The given equation is:
[tex]y=(2x+5)(x-1)[/tex]
We need to transform it into the form:
[tex]y=ax^2+bx+c[/tex]
We can do it by multiplying the parentheses:
[tex]\begin{gathered} y=2x\cdot x-2x\cdot1+5\cdot x-5\cdot1 \\ y=2x^2-2x+5x-5 \\ y=2x^2+3x-5 \end{gathered}[/tex]
Then a=2, b=3 and c=-5.
The vertex of the parabola is given by (h,k) where:
[tex]\begin{gathered} h=-\frac{b}{2a} \\ k=f(h) \end{gathered}[/tex]

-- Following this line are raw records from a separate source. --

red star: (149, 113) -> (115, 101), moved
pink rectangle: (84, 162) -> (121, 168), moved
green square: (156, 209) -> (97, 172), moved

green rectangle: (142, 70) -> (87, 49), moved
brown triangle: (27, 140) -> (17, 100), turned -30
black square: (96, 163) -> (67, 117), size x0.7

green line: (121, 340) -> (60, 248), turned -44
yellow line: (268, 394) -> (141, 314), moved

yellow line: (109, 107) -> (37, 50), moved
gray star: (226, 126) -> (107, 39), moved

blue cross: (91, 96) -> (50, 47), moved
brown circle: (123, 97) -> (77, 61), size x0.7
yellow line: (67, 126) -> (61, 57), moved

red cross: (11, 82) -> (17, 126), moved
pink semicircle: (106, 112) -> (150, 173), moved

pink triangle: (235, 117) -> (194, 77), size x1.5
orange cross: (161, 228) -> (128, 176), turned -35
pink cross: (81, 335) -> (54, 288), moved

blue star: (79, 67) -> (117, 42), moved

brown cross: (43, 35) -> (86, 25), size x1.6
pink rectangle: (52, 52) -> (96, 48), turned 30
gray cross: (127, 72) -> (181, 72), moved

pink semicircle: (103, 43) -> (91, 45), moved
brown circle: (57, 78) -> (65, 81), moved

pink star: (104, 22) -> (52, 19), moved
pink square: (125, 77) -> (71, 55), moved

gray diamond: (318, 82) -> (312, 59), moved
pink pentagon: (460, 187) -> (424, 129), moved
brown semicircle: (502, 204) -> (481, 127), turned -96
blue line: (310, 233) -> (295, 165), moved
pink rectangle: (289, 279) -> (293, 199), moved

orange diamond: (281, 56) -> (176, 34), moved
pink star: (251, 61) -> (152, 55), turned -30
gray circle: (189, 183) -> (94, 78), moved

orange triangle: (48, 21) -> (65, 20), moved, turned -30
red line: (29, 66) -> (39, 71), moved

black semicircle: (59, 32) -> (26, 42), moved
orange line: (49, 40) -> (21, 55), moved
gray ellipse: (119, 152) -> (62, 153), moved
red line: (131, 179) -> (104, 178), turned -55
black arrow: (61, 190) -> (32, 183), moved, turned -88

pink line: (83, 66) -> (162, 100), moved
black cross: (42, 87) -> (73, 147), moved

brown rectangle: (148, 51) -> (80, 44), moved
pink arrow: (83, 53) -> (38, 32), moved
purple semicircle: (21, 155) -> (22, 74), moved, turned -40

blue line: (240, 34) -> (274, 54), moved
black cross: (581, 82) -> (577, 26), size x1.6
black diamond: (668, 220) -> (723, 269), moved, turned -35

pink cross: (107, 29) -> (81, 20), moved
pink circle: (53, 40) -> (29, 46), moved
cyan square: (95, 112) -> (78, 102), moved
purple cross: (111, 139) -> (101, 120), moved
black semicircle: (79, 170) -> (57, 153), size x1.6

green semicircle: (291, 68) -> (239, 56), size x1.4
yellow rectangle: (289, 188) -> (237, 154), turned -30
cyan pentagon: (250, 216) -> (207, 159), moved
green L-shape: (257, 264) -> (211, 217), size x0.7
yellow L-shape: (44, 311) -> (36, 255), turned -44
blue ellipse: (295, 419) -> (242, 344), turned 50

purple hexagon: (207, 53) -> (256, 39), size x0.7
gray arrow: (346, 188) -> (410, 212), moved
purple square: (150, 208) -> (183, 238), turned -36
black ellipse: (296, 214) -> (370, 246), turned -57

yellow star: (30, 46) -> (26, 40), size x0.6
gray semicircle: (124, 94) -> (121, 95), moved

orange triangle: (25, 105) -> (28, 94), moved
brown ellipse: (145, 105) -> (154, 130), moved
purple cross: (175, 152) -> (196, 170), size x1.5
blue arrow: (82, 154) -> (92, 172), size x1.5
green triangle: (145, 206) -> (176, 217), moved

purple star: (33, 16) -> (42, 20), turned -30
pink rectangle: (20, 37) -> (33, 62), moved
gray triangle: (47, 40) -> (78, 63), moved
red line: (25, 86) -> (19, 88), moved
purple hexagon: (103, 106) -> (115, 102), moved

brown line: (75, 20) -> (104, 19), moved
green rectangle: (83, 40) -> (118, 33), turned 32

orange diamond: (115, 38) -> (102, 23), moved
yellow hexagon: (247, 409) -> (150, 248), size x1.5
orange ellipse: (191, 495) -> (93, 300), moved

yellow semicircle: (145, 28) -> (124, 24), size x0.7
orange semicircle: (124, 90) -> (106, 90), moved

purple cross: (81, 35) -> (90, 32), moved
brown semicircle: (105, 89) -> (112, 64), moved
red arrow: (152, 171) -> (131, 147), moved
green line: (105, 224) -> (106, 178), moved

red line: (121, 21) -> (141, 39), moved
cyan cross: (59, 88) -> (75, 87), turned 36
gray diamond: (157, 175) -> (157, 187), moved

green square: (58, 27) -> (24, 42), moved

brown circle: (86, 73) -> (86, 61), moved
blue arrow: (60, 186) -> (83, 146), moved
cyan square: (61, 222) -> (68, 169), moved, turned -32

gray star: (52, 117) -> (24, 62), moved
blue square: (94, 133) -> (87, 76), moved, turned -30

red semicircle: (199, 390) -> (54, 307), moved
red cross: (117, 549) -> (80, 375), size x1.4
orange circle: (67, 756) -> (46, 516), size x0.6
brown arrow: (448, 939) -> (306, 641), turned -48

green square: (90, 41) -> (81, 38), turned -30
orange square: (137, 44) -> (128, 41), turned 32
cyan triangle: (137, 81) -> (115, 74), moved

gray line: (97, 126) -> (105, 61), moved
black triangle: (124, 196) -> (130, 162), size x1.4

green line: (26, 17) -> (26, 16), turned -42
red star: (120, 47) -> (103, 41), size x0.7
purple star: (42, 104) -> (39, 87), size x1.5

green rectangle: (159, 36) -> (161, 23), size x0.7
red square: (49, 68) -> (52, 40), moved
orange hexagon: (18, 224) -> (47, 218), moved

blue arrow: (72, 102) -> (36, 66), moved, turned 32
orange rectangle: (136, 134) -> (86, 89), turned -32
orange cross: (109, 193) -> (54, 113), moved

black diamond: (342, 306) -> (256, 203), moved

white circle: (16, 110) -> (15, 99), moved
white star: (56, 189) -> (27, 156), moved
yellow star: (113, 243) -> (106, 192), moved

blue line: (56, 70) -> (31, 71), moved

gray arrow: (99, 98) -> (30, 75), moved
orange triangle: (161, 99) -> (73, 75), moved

Then h and k are equal to:
[tex]\begin{gathered} h=-\frac{3}{2\cdot2}=-\frac{3}{4}=-0.75 \\ k=f(-0.75) \\ \therefore k=2\cdot(-0.75)^2+3(-0.5)-5 \\ k=1.125-2.25-5 \\ k=-6.13 \end{gathered}[/tex]
Thus, the vertex is at (-0.75, -6.13).
Now, to find the zeros of the function, we can use the quadratic formula:
[tex]x=\frac{-b\pm\sqrt[]{b^2-4ac}}{2a}[/tex]
By replacing the know values we obtain:
[tex]\begin{gathered} x=\frac{-3\pm\sqrt[]{3^2-4(2)(-5)}}{2(2)} \\ x=\frac{-3\pm\sqrt[]{9+40}}{4} \\ x=\frac{-3\pm\sqrt[]{49}}{4} \\ x=\frac{-3\pm7}{4} \\ \text{Then x is equal to:} \\ x=\frac{-3+7}{4}=\frac{4}{4}=1\text{ and }x=\frac{-3-7}{4}=\frac{-10}{4}=-2.5 \end{gathered}[/tex]
Thus, the zeros are at: (-2.5,0) and (1,0).
Answer: the graph that represents the parabola is the last one with the vertex at (-0.75, -6.13) and the zeros at (-2.5,0) and (1,0).